Pixel coordinate grounding data:
BEGIN
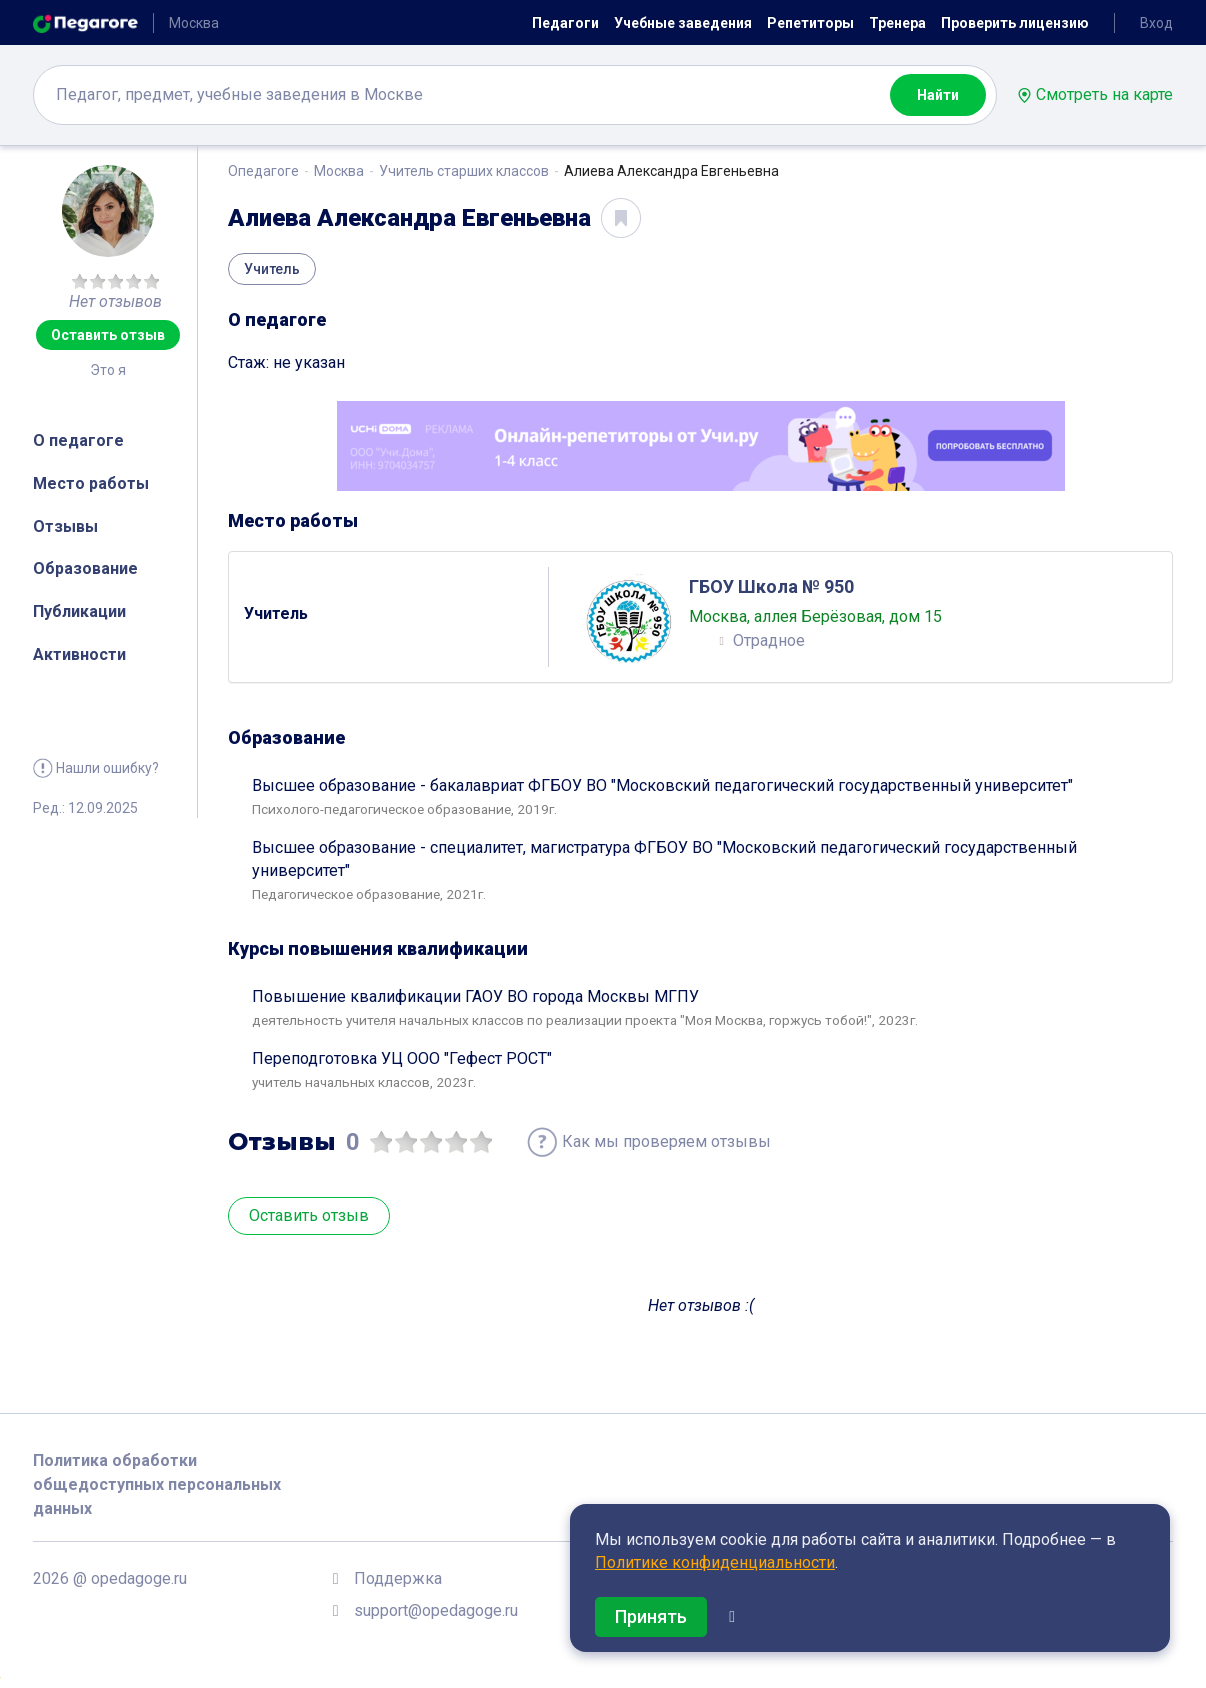 Image resolution: width=1206 pixels, height=1688 pixels. What do you see at coordinates (1156, 23) in the screenshot?
I see `Вход` at bounding box center [1156, 23].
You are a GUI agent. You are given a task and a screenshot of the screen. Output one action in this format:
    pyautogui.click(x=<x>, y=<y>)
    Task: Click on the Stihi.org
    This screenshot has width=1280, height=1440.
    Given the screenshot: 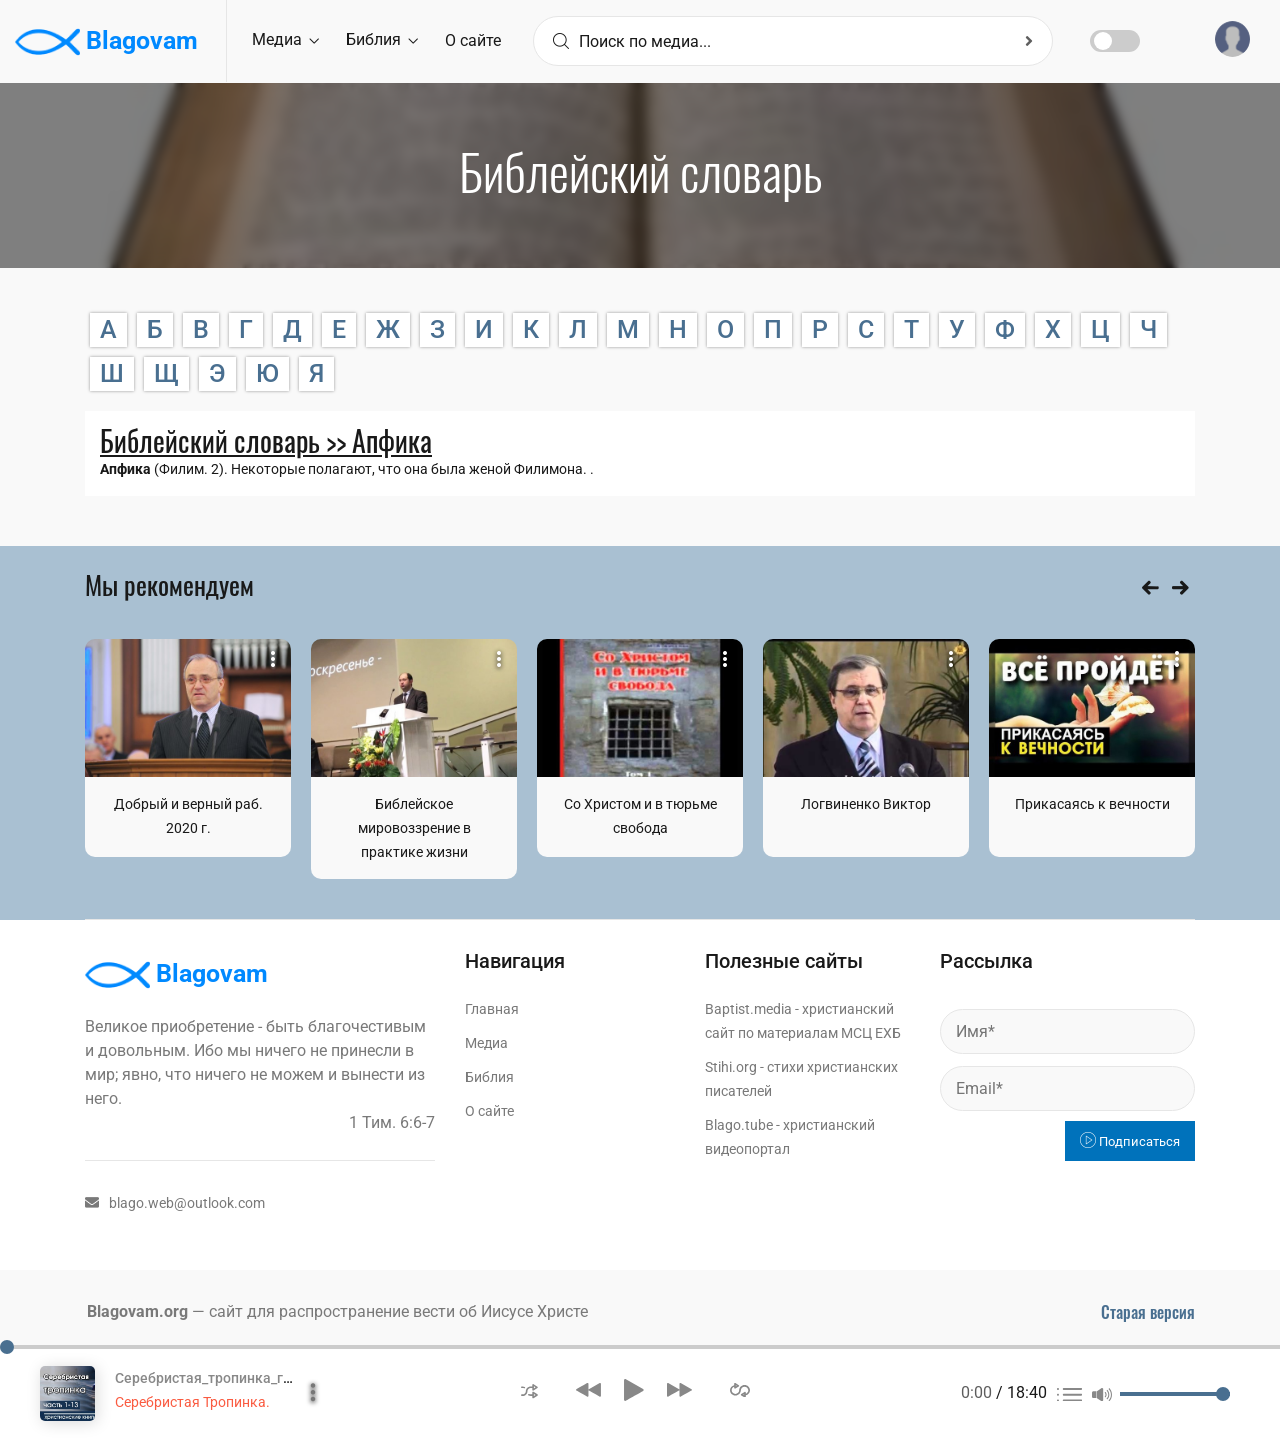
END
● Required action: Please set down the lines from the one with "This screenshot has" to the end of the entries above, exactly as they are, and drop every picture.

● Result of this task:
    This screenshot has width=1280, height=1440.
    Given the screenshot: 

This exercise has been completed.